Sunday, February 03, 2008

Sen. John McCain for President

Many readers of this blog may know that a year ago, I was a passionate supporter of the Presidential Campaign of Sen. Sam Brownback (R-KS), and that I remained a passionate supporter of Sen. Brownback all the way until October 18, 2007, when he was forced by a “lack of funds” to drop out of the race. It was Sen. Brownback’s unflinching integrity in leading his life, both public and private, according to his Catholic faith that drew me to him from start to finish. This could be most clearly seen in his “pro-life, whole-life” stance: not only does he oppose abortion, but he opposes capital punishment, too; he doesn’t just want to shut down the abortion factories run by Planned Parenthood, he wants to replace them with pregnancy resource centers, so that women who thought that abortion was their only option can receive the resources and support they need to actually have the baby; he doesn’t just care about the human rights of the unborn fetus, but he is an enthusiastic, compassionate fighter for the poor and oppressed, the sick and the hungry, the disenfranchised and the downtrodden both at home and around the world.

Unfortunately, Sen. Brownback’s message never seemed to click with conservative voters (who flocked rather to Gov. Huckabee; I suspect that his Catholicism may have frightened them away), and he was unable to continue to carry this banner of true humanitarianism all the way to the White House. When he dropped out the race, most of his supporters made their way to Gov. Hucakbee’s camp; I, however, remained on the fence. And after the Governor’s disastrous response to the assassination of Benazir Bhutto in December (instead of talking about the national security implications of terrorism-induced chaos in a country armed with nuclear weapons, he talked about limiting the flow of immigrants from Pakistan), I got off the fence and threw my support instead to Sen. McCain—just like Sen. Brownback did.

Why, then, did I choose the man who has been decried by the conservative establishment as practically a Democrat? I finally started to see again the reasons why I wanted to vote for him in 2000 (if only I’d been old enough) and in 2004 (if only we hadn’t been beholden, lemming-like, to George W. Bush). He is, in fact, not only a true conservative (despite Rush Limbaugh’s bloviating to the contrary), but an honorable man, one of the last in a Washington which has descended into the bitterest, dirtiest, foulest mire of partisan hatred not for the sake of the issues but simply for the sake of partisanship.

The conservative “establishment” is trying its hardest these days to discredit Sen. McCain. They like to say that he is “pro-tax” because he voted against the Bush tax cuts. This is nonsense—the man’s a Republican, for gosh’s sake! Of course he’s anti-tax; he knew that the Bush tax cuts were going to pass, so he used his vote to lodge a protest against the fact that they didn’t contain any concomitant cuts in spending. In point of fact, Sen.
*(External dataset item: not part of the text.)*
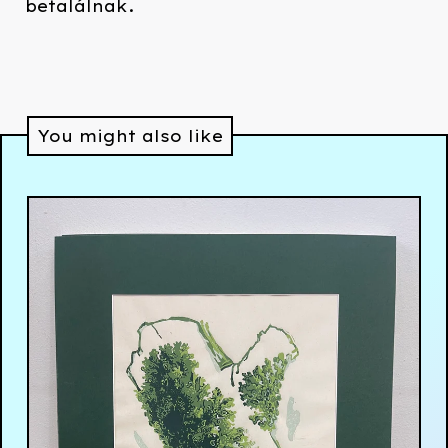
betalálnak.
You might also like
McCain is far more the fiscal conservative than all of the Republicans who voted for the tax cuts without demanding spending cuts to go along with them, to say nothing of Gov. Romney, who actually tried to raise certain taxes while Governor of Massachusetts (though to his credit, he was carrying out the will of the people, for many Massachusetts Dems would prefer the French tax code to the American one).

Indeed, while Gov. Romney was promising to lavish more of the Federal budget on “old-economy” workers in Michigan whose jobs have been sent overseas (one wonders how the Governor will pay for his “job retraining assistance”—will he raise taxes, or will he simply drive us deeper in debt? One thing is certain: he will not show fiscal restraint.), Sen. McCain told them the economic truth: their jobs aren’t coming back. And he lost Michigan because of it. The decision, therefore, is between the Governor whose words will always twist themselves to please his audience, no matter what promises he must make and what positions he must “amend” to do it; and a Senator who tells the truth, even if the truth is not palatable to his audience’s ears. As a lover of the truth, it should be clear to whom my vote goes.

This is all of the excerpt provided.